To advance precision medicine, there is a need for techniques to identify significant and meaningful characteristics of individual patients in high dimensional genomic data such as gene expression or sequence variation. A machine learning approach known as anomaly detection has proven to be a powerful model for finding functional pathways whose typical expression relationships are disrupted in individuals. We have developed new anomaly detection algorithms, based on predicting features as functions of other features in the data (Figure 1), and have shown them to be more robust to the challenges presented by genomic data than other leading anomaly detection methods.

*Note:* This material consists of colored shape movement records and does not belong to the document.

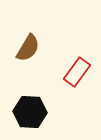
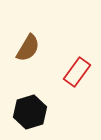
black hexagon: rotated 20 degrees counterclockwise
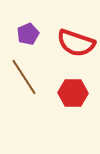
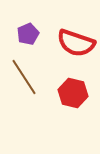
red hexagon: rotated 12 degrees clockwise
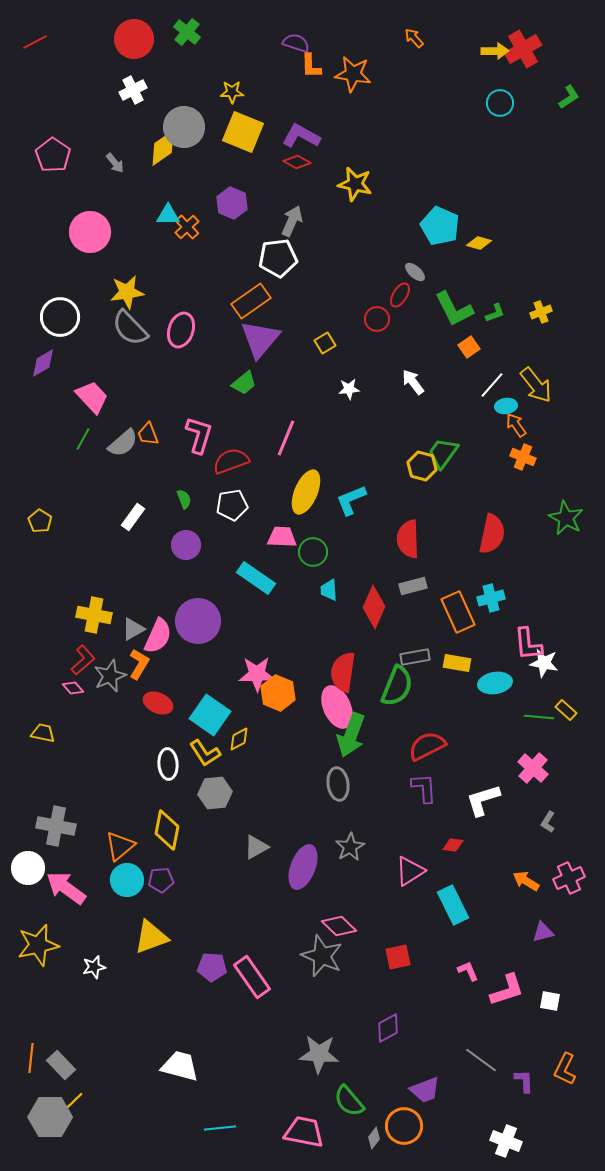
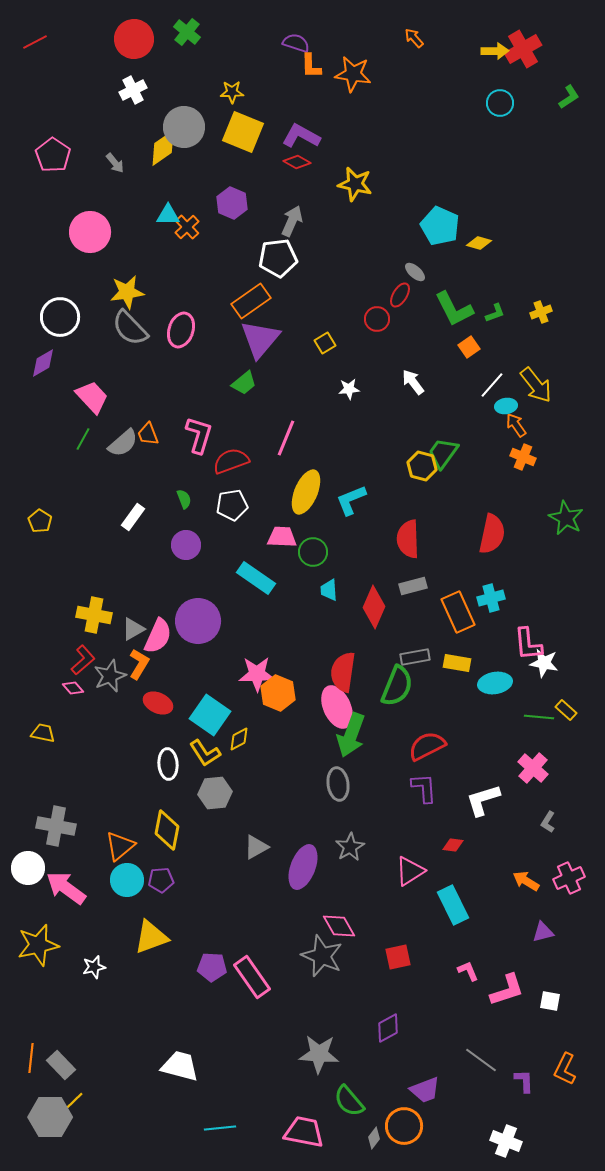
pink diamond at (339, 926): rotated 16 degrees clockwise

Figure 1. Each brown dot represents a “normal” sample. A linear function predicts the expression of gene 1 from the expression of gene 2 in these samples. Because the same linear model predicts the expression of gene 1 well for the blue dot on the right, this feature model does not contribute to calling the new sample represented by that dot anomalous. However, on the central blue dot, the predictive model fails, showing that the relationship between genes 1 and 2 is anomalous in that sample.
By looking for enrichment of previously defined functional gene sets among the most anomalous variables, we can functionally characterize the gene expression patterns of individual patients in medically informative ways. We are now working to extend these methods to identify patient-specific dysregulation in other types of data, including common sequence variants and clinical variables.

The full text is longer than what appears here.